Enfin, l’huître perlière est très sensible à la pollution, dans le sens que, comme bon nombre de bivalves, elle accumule métaux lourds et hydrocarbones. Elle est pour l’instant en partie épargnée, mais l’équilibre reste fragile.
Quand toutes ces conditions sont réunies, alors, dans le silence des fonds bleutés, accrochées sur leurs rochers de corail, karena, affleurant à la surface, marahi, quelques mètres sous la surface ou kapuku, invisibles de la surface, les préférés des pintadines, les huîtres perlières de Polynésie choisissent un lieu propice et s’y fixent cette fois définitivement par les filaments du byssus, tandis que le pied de déplacement se rétracte. C’est là qu’elles grandiront, si elle survivent à tous les dangers du fond de l’océan, jusqu’à une vingtaine d’années, leur coquille tutoyant les 25 centimètres.
Une biologie fort simple… et si complexe
La pintadine a un cœur central, avec un ventricule et deux oreillettes, qui à défaut d’aimer, pompe le sang incolore (hémolymphe) et remplit d’oxygène le reste du corps. Pour respirer, la Pinctada margaritifera var. cumingi utilise des filaments branchiaux qui retiennent l’oxygène. Une bouche à quatre lèvres, les palpes labiaux, entretiennent le courant de l’eau et le filtrent, pour retenir le phytoplancton.

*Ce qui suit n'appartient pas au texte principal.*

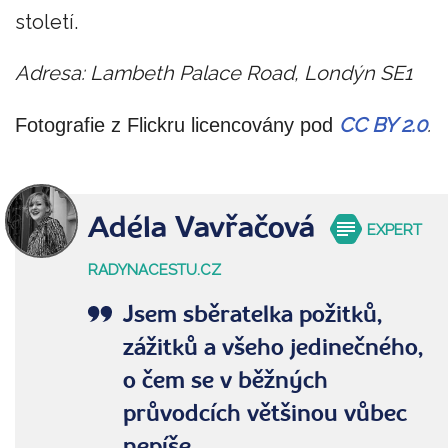
století.
Adresa: Lambeth Palace Road, Londýn SE1
CC BY 2.0
.
Fotografie z Flickru licencovány pod
Adéla Vavřačová
EXPERT
RADYNACESTU.CZ
Jsem sběratelka požitků,
zážitků a všeho jedinečného,
o čem se v běžných
průvodcích většinou vůbec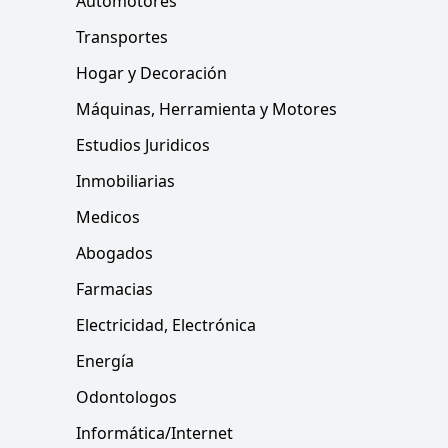
Automotores
Transportes
Hogar y Decoración
Máquinas, Herramienta y Motores
Estudios Juridicos
Inmobiliarias
Medicos
Abogados
Farmacias
Electricidad, Electrónica
Energía
Odontologos
Informática/Internet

Sans rentrer dans le détail d’un microscope, sachez que les particules ingérées suivent le trajet d’un tube digestif classique, passent par l’œsophage pour atteindre l’estomac. Les aliments sont alors digérés, et ce qui doit être extrait passe, via un hépato-pancréas, dans l’intestin. Ses petits reins en forme de V font le travail pour lequel, dans chaque être, ils sont conçus : ils épurent le sang des déchets qui ont pu s’y accumuler et qu’ils éjectent. Trois paires de ganglions, reliées et de la grosseur d’une tête d’épingle, lui servent de système nerveux : il semble qu’elle n’ait pas plus de potentiel à penser que les pintades de basse-cour dont elle a tiré son nom. Elle a surtout trois muscles : d’abord les muscles élévateurs et rétracteurs du pied, unique organe locomoteur de l’huître, fixé, c’est original, au niveau de la bouche. Et puis un gros muscle adducteur (le goûteux korori) qui empêche ou permet l’ouverture des valves qui laissent passer l’eau. Ce muscle adducteur est la partie la plus goûteuse de l’huître perlière, dont la chair des plus jeunes individus était mangée par les pa’umotu uniquement en période de disette. C’est depuis l’exploitation perlicole des lagons, pour la production de perle de culture (surtout après 1970), que le korori a l’honneur des tables polynésiennes. Bonne dégustation.